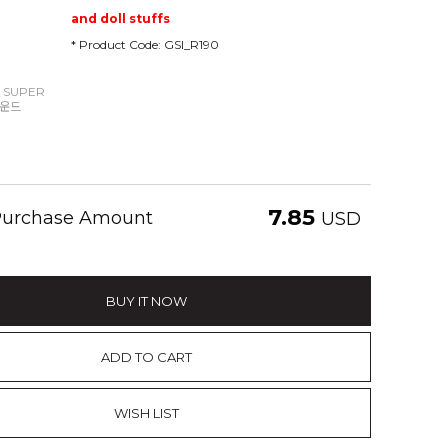
and doll stuffs
* Product Code: GSI_R190
 SUPER
파운드
7.85
 Purchase Amount
USD
BUY IT NOW
ADD TO CART
WISH LIST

================

No line should appear in the answer except those from the one containing "Product Code: GSI_R190" through the last line of the listing, each retyped exactly.

Task result:
* Product Code: GSI_R190
 SUPER
파운드
7.85
 Purchase Amount
USD
BUY IT NOW
ADD TO CART
WISH LIST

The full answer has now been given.